Stefanowski has said he would eliminate the income tax — which on an annual basis accounts for revenues totalling about $9.7 billion in a $20 billion budget — over the the next eight years and “rip the costs out of state government.”
Whoever the next governor is, he won’t be able to lay off any state employees for the first two years based on the labor agreement inked in 2017. Personnel costs account for 40 percent of the state budget. Another 40 percent is debt service, Medicaid, and municipal aid, including education funding. About three percent goes to public colleges and 13 percent goes to community-based social services.
Stefanowski has not said where he plans to cut spending, only that he would use “zero-based budgeting,” which doesn’t necessarily change any of the above percentages by any large margin.
Connecticut’s budget problems stem largely from the failure of Republican governors and Democrat-controlled General Assemblies to fund the pension obligations of state employees and teachers. Despite facing huge deficits, the Malloy administration made the actuarially required payments into the state employee pension funds in an effort to tread water on those obligations rather than continue to fall behind.

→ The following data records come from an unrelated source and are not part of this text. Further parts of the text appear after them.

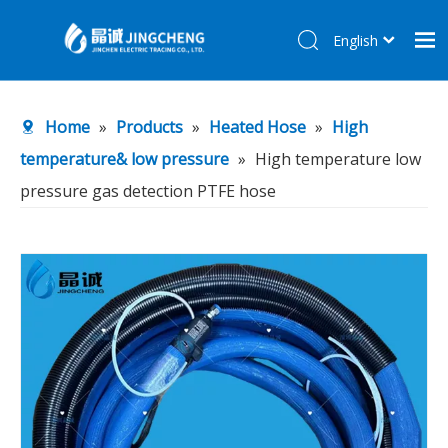
English
简体中文
Home
Home
»
Products
»
Heated Hose
»
High
Products
temperature& low pressure
»
High temperature low
About Us
pressure gas detection PTFE hose
R&D Center
News
Contact Us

But don’t expect that to be a Republican or Democratic talking point.
It doesn’t actually matter how Connecticut got into this fiscal mess. All that matters is that voters are going to be prompted to blame Malloy for it, or to believe that Stefanowski is a proxy for Trump.
“Bob Stefanowski has proven he’s not capable of being a leader and as Governor he would be nothing but a rubber stamp for Trump’s agenda,” Polizzi said.
Republican Party Chairman JR Romano said “Democrats think they can sneak in Ned Lamont, Susan Bysiewicz and the rest of their tax-hiking, big-spending, out-of-touch liberals for Dan Malloy’s third term.”
Unfortunately, the budget and its history are more complicated than any of the campaigns would have voters believe.
Christine Stuart is Editor-in-Chief of CTNewsJunkie.